Death may have been certain for prominent Chicago tax attorney Burton Kanter, who died in 2001, but taxes are not -- following a decision Tuesday by the 7th U.S. Circuit Court of Appeals.
The unanimous opinion, written by Judge Diane Wood, directed the U.S. Tax Court to find that the late lawyer did not engage in a fraudulent scheme to avoid taxes, as alleged by the Internal Revenue Service. The Dec. 1 ruling in the 23-year-old case -- which at one point went before the U.S. Supreme Court -- will wipe out about $15 million, plus interest, in tax deficiencies and civil penalties that the government claimed Kanter owed for his role in alleged illicit kickbacks.
"The frustration is that it's taken this many years to get to the point where all three taxpayers were completely vindicated," said Richard Pildes, a New York University School of Law professor who represented Kanter's survivors before the appellate courts.
Joan Oppenheimer of the U.S. Department of Justice's Tax Division, who represented the IRS in the case, declined to comment.
Kanter built a reputation as a tax law innovator who aided some of Chicago's wealthiest families, including heirs of the Hyatt Hotels-owning Pritzker family and "Playboy" founder Hugh Hefner, with new estate planning methods. He also found new ways to finance movies such as the 1975 film "One Flew Over the Cuckoo's Nest."
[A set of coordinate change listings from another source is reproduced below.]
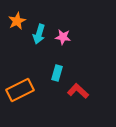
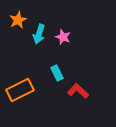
orange star: moved 1 px right, 1 px up
pink star: rotated 14 degrees clockwise
cyan rectangle: rotated 42 degrees counterclockwise
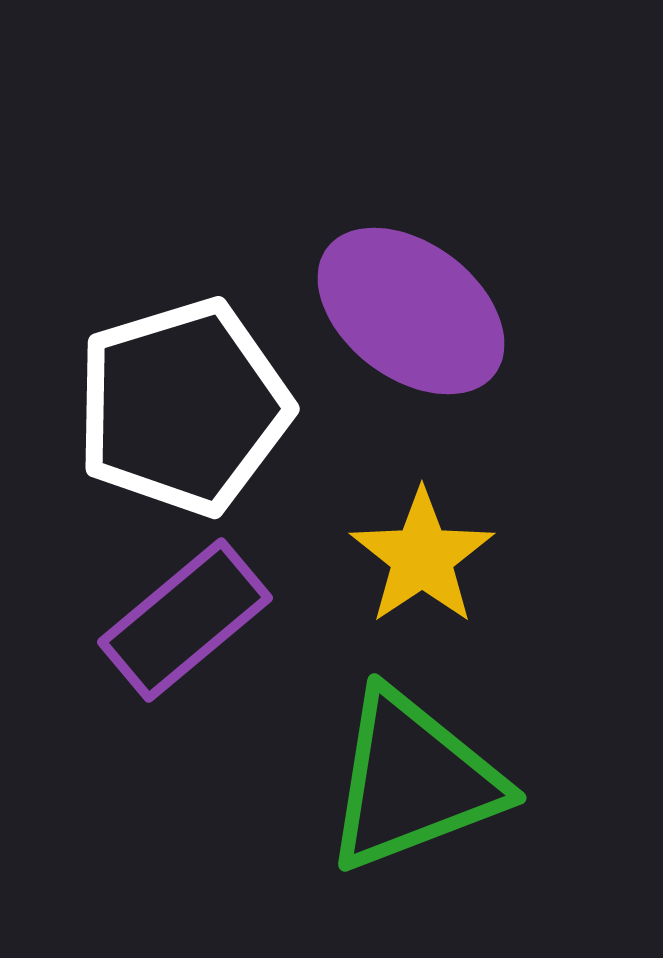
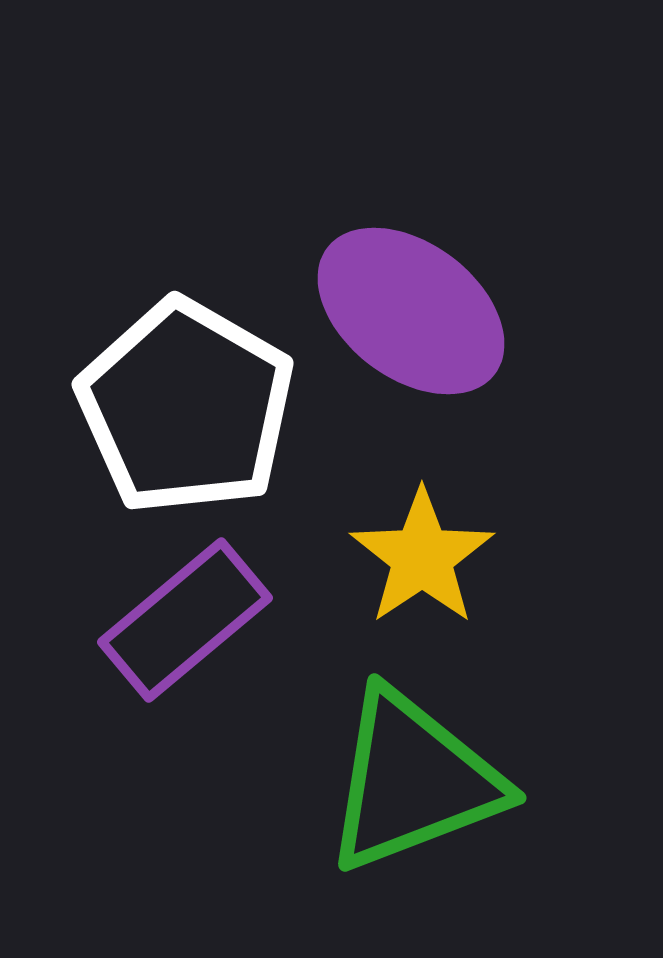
white pentagon: moved 3 px right; rotated 25 degrees counterclockwise
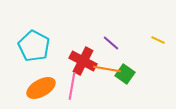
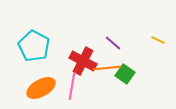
purple line: moved 2 px right
orange line: moved 1 px up; rotated 16 degrees counterclockwise
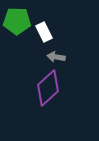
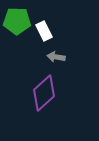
white rectangle: moved 1 px up
purple diamond: moved 4 px left, 5 px down
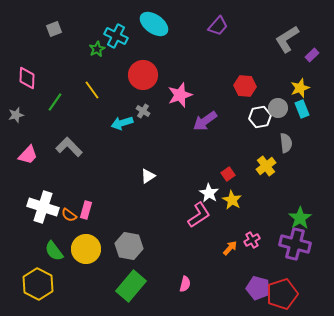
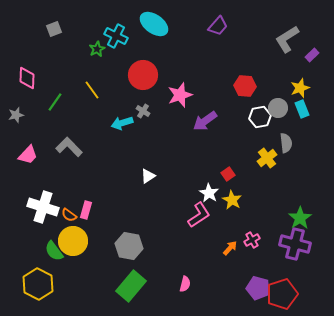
yellow cross at (266, 166): moved 1 px right, 8 px up
yellow circle at (86, 249): moved 13 px left, 8 px up
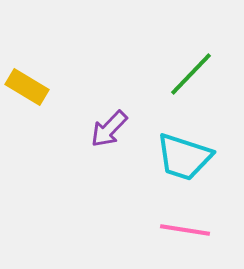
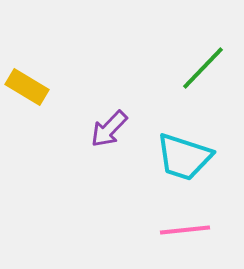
green line: moved 12 px right, 6 px up
pink line: rotated 15 degrees counterclockwise
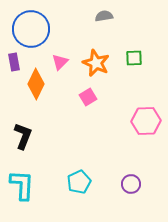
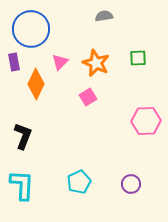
green square: moved 4 px right
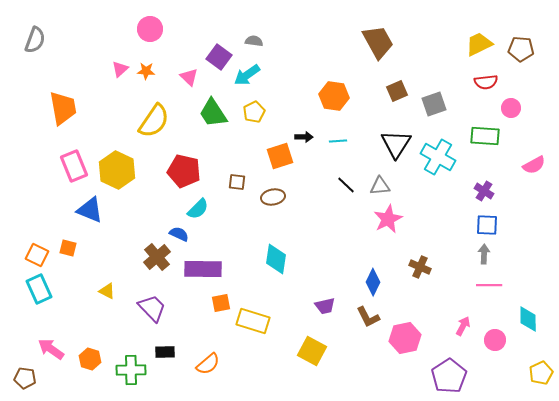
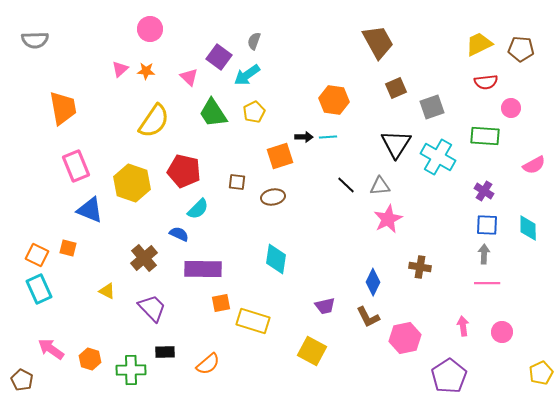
gray semicircle at (35, 40): rotated 68 degrees clockwise
gray semicircle at (254, 41): rotated 78 degrees counterclockwise
brown square at (397, 91): moved 1 px left, 3 px up
orange hexagon at (334, 96): moved 4 px down
gray square at (434, 104): moved 2 px left, 3 px down
cyan line at (338, 141): moved 10 px left, 4 px up
pink rectangle at (74, 166): moved 2 px right
yellow hexagon at (117, 170): moved 15 px right, 13 px down; rotated 6 degrees counterclockwise
brown cross at (157, 257): moved 13 px left, 1 px down
brown cross at (420, 267): rotated 15 degrees counterclockwise
pink line at (489, 285): moved 2 px left, 2 px up
cyan diamond at (528, 319): moved 91 px up
pink arrow at (463, 326): rotated 36 degrees counterclockwise
pink circle at (495, 340): moved 7 px right, 8 px up
brown pentagon at (25, 378): moved 3 px left, 2 px down; rotated 20 degrees clockwise
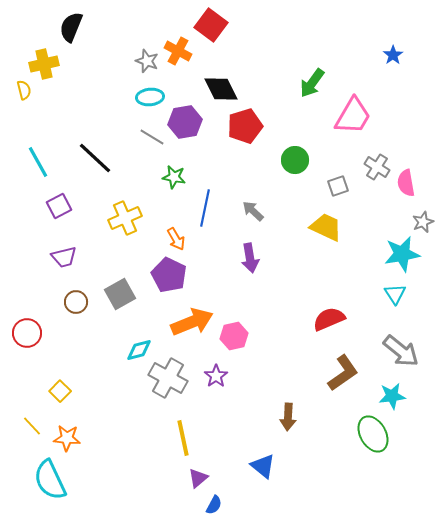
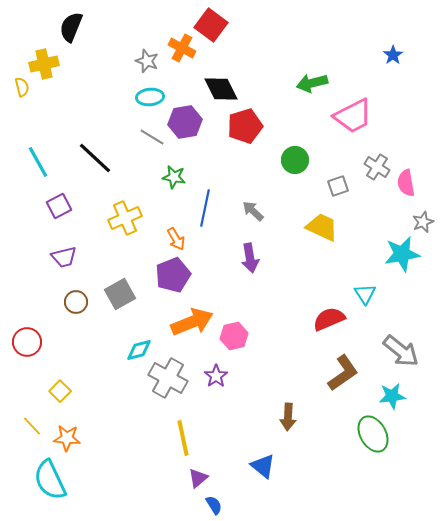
orange cross at (178, 51): moved 4 px right, 3 px up
green arrow at (312, 83): rotated 40 degrees clockwise
yellow semicircle at (24, 90): moved 2 px left, 3 px up
pink trapezoid at (353, 116): rotated 33 degrees clockwise
yellow trapezoid at (326, 227): moved 4 px left
purple pentagon at (169, 275): moved 4 px right; rotated 24 degrees clockwise
cyan triangle at (395, 294): moved 30 px left
red circle at (27, 333): moved 9 px down
blue semicircle at (214, 505): rotated 60 degrees counterclockwise
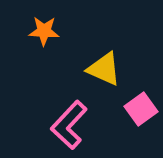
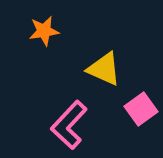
orange star: rotated 12 degrees counterclockwise
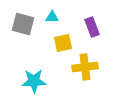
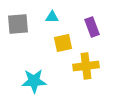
gray square: moved 5 px left; rotated 20 degrees counterclockwise
yellow cross: moved 1 px right, 1 px up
He was a prolific writer and speaker on tax law, said Randall G. Dick, a San Francisco solo practitioner who handled Kanter's case in the lower courts and, over the years, had litigated some cases for Kanter's clients defending his advice. They worked together at the now-defunct Levenfeld, Kanter, Baskes & Lippitz. Kanter, who was 71 when he died, held his last law firm post as counsel to Neal, Gerber & Eisenberg until 1999. The IRS alleged that Kanter, who got the agency's attention by not reporting taxable personal income for a number of years in the 1980s, had worked with Prudential Life Insurance executives Claude Ballard and the late Robert Lisle in crafting investments to evade taxes. A Tax Court judge ruled against the three in 1999. But the 5th and 11th circuits overturned that ruling with respect to Lisle and Ballard, respectively, after a 2005 Supreme Court decision forced the disclosure of a confidential 300-page report by a special trial judge that found no fraud. The 7th Circuit's decision follows suit with respect to Kanter.
"The most important aspect of this line of cases is that the [special trial judge] reports can't be kept secret," said Leandra Lederman, a tax law professor at Indiana University Maurer School of Law-Bloomington.